What I Gained (insight, not weight!)

After doing this a few days, I starting realizing that I am managing my weight loss just like I manage my Revenue Marketing plan. Ah, revenue marketing. There’s the connection. The path to losing weight is the same path to generating revenue through marketing! See, I told you there was a connection (though I knew you were on to me anyway).

What You Need

The great thing about revenue marketing is that it is easy to show success, as long as you have a plan and the right tools, tactics, and monitoring systems in place. As an employee of SAP, I hope you will oblige me a quick, shameless plug for the SAP software that helps small and medium-size businesses do just this – SAP® All-in-One ERP, SAP® CRM and SAP BusinessObjects Business Intelligence. Check it out.

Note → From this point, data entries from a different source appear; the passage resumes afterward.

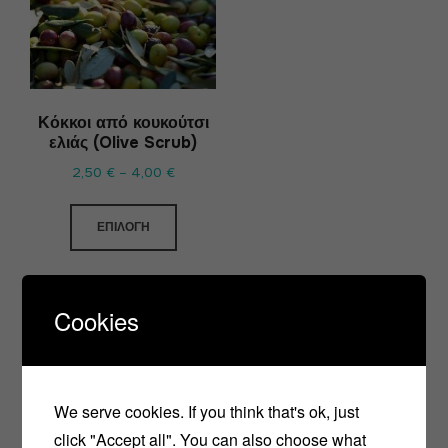
Κόκκοι από κουκούτσι
ελιάς (Olive Scrub)
2,50
€
–
4,00
€
ΕΠΙΛΟΓΉ
Cookies
We serve cookies. If you think that's ok, just
click "Accept all". You can also choose what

For those who are looking for more conventional descriptions of revenue marketing, SiriusDecisions has great information on strategies for revenue marketing and how companies are implementing this. You can also check out the Pedowitz Group Revenue Marketing Blog for ideas and additional examples of revenue marketing. So, who’s in this with me?

I’ll Close With This

It’s best to have accountability partners when you embark on a diet plan (and revenue marketing plan), so pick somebody that you can trust will keep you to your revenue marketing plan (I’m sure your boss will be happy to be your accountability partner :-)). I hope to hear from you all about your weight loss (around the waist) and weight gain (in the revenue pocketbook)!